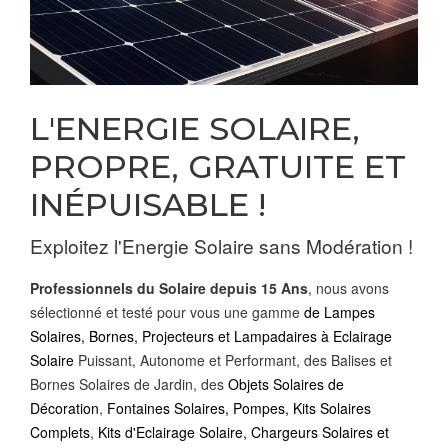
L'ENERGIE SOLAIRE,
PROPRE, GRATUITE ET
INÉPUISABLE !
Exploitez l'Energie Solaire sans Modération !
Professionnels du Solaire depuis 15 Ans
, nous avons
sélectionné et testé pour vous une gamme
de Lampes
Solaires, Bornes, Projecteurs et Lampadaires à
Eclairage
Solaire
Puissant, Autonome et Performant, des Balises et
Bornes Solaires de Jardin, des
Objets Solaires de
Décoration
,
Fontaines Solaires,
Pompes
,
Kits Solaires
Complets
,
Kits d'Eclairage Solaire, Chargeurs Solaires et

┄┄┄┄┄┄

** Work order **
Find each line in the listing above that contains "Solaires", and copy that line.

** Output **
Solaires, Bornes, Projecteurs et Lampadaires à
Bornes Solaires de Jardin, des
Objets Solaires de
Fontaines Solaires,
Kits Solaires
Kits d'Eclairage Solaire, Chargeurs Solaires et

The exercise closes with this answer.